No Zikzira Espaço Ação, pude assistir à dança-performance de Eduardo Fukushima, seguida de debate com ele, Helena Katz e público.

Por que chamo de dança-performance? Porque já é uma dança outra: os movimentos são contidos, com alguns deslocamentos em linha, onde atuam gestos e forças. Falo de uma dança outra porque se trata de pura singularidade. Não se parece com nada.

De minha parte, digo que a performance/dança de Eduardo me retira de todos os lugares convencionais do que se chama dança. De sua expressividade idealizada, dos movimentos que começam sempre pelas pontas e envolvem articulações etc. Daquilo que eu sei – por hábito, por memória – isto é dança!

Fernanda Lippi e André Semenza do Zikzira Teatro Físico, falaram do projeto Solilóquio: das actions de Grotowski, mas que, diferente dele que buscava a Arte como veículo, seriam realizadas diante do público. O Zikzira proporciona, assim, as trilhas para algo que já não é mais dança, que já não é mais teatro…

Helena Katz fez observações e perguntas diretas a Eduardo, a respeito do seu processo de criação. Ele contou-nos um pouco de sua história, dos seus procedimentos criativos, do seu processo de trabalho.
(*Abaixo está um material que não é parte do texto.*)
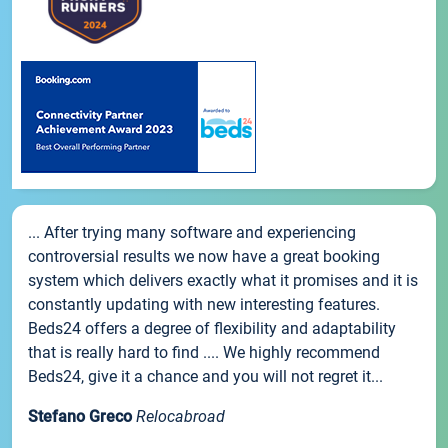
... After trying many software and experiencing
controversial results we now have a great booking
system which delivers exactly what it promises and it is
constantly updating with new interesting features.
Beds24 offers a degree of flexibility and adaptability
that is really hard to find .... We highly recommend
Beds24, give it a chance and you will not regret it...
Stefano Greco
Relocabroad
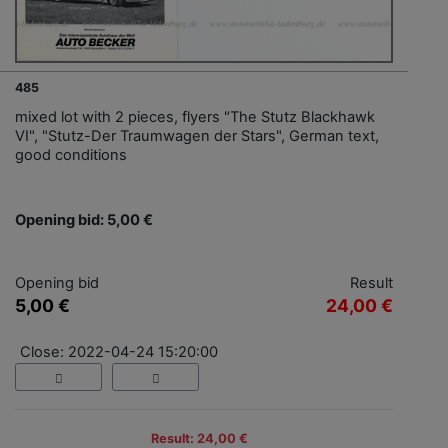
485
mixed lot with 2 pieces, flyers "The Stutz Blackhawk
VI", "Stutz-Der Traumwagen der Stars", German text,
good conditions
Opening bid: 5,00 €
Opening bid
Result
5,00 €
24,00 €
Close: 2022-04-24 15:20:00
Result: 24,00 €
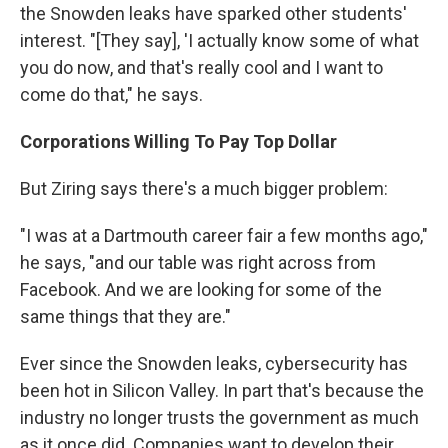
the Snowden leaks have sparked other students'
interest. "[They say], 'I actually know some of what
you do now, and that's really cool and I want to
come do that," he says.
Corporations Willing To Pay Top Dollar
But Ziring says there's a much bigger problem:
"I was at a Dartmouth career fair a few months ago,"
he says, "and our table was right across from
Facebook. And we are looking for some of the
same things that they are."
Ever since the Snowden leaks, cybersecurity has
been hot in Silicon Valley. In part that's because the
industry no longer trusts the government as much
as it once did. Companies want to develop their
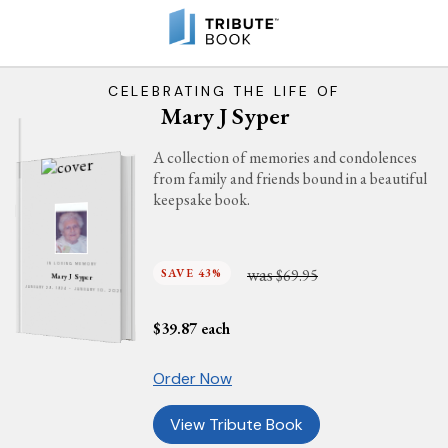
CELEBRATING THE LIFE OF
Mary J Syper
A collection of memories and condolences
from family and friends bound in a beautiful
keepsake book.
IN LOVING MEMORY
was
SAVE 43%
$69.95
Mary J Syper
JANUARY 29, 1924 - JANUARY 10, 2021
$
39.87
each
Order Now
View Tribute Book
Uma história que é uma vida, com seus traços e embates. Helena Katz falou de algo que me chamou muito a atenção: sobre as informações conectadas por hábito, como ocorre não só nos movimentos cotidianos mas, também, no universo da dança, e que Eduardo Fukushima subverte tão bem.

No meio das discussões que acabariam por remeter tais expressividades a um universo pessoal, Marcelo Kraiser, na platéia, lembrou que a arte levava antes a um impessoal. Eduardo cria uma paisagem que pertence somente a ele, sem ser contudo, justamente, da ordem do pessoal.

O que eu vejo na criação de Eduardo Fukushima: se todas as religiões do mundo acabassem – e já acabaram, apenas que elas não sabem disso – ele teria inventado uma: a sua dança. Mas essa seria uma religião que não serviria para ninguém. Somente para ele. E é uma coisa do deserto. Algo do maravilhoso.